Stored data entries:
↓
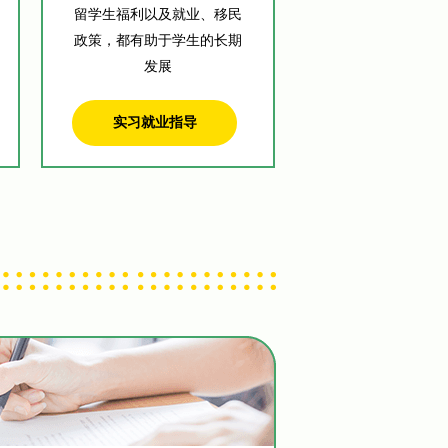
留学生福利以及就业、移民
政策，都有助于学生的长期
发展
实习就业指导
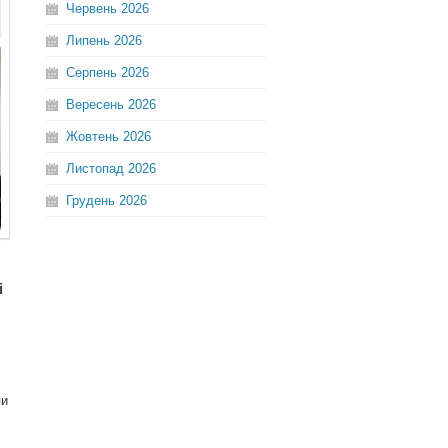
Червень
2026
Липень
2026
Серпень
2026
Вересень
2026
Жовтень
2026
Листопад
2026
Грудень
2026
і
пи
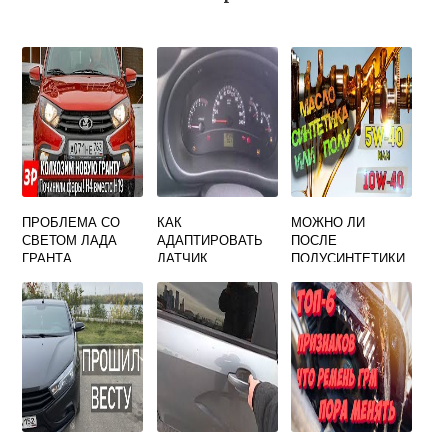
ПРОБЛЕМА СО
КАК
МОЖНО ЛИ
СВЕТОМ ЛАДА
АДАПТИРОВАТЬ
ПОСЛЕ
ГРАНТА
ДАТЧИК
ПОЛУСИНТЕТИКИ
ХОЛОСТОГО
ЗАЛИВАТЬ
ХОДА НА ПРИОРЕ
СИНТЕТИКУ В
ДВИГАТЕЛЬ ЛАДА
КАЛИНА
↑
* What you need to do
Return every entry above word for word, and include no images.

* Answer for this exercise
留学生福利以及就业、移民
政策，都有助于学生的长期
发展
实习就业指导
Червень
2026
Липень
2026
Серпень
2026
Вересень
2026
Жовтень
2026
Листопад
2026
Грудень
2026
і
пи
ПРОБЛЕМА СО
КАК
МОЖНО ЛИ
СВЕТОМ ЛАДА
АДАПТИРОВАТЬ
ПОСЛЕ
ГРАНТА
ДАТЧИК
ПОЛУСИНТЕТИКИ
ХОЛОСТОГО
ЗАЛИВАТЬ
ХОДА НА ПРИОРЕ
СИНТЕТИКУ В
ДВИГАТЕЛЬ ЛАДА
КАЛИНА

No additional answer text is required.